Dataset excerpts:
———

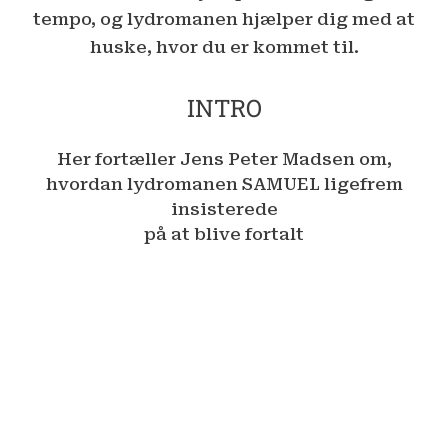
tempo, og lydromanen hjælper dig med at
huske, hvor du er kommet til.
INTRO
Her fortæller Jens Peter Madsen om,
hvordan lydromanen SAMUEL ligefrem
insisterede
på at blive fortalt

———

## WHAT IS REQUIRED
What is needed is an exact repeat of the records, with every picture left out.

## OUTPUT BELOW
tempo, og lydromanen hjælper dig med at
huske, hvor du er kommet til.
INTRO
Her fortæller Jens Peter Madsen om,
hvordan lydromanen SAMUEL ligefrem
insisterede
på at blive fortalt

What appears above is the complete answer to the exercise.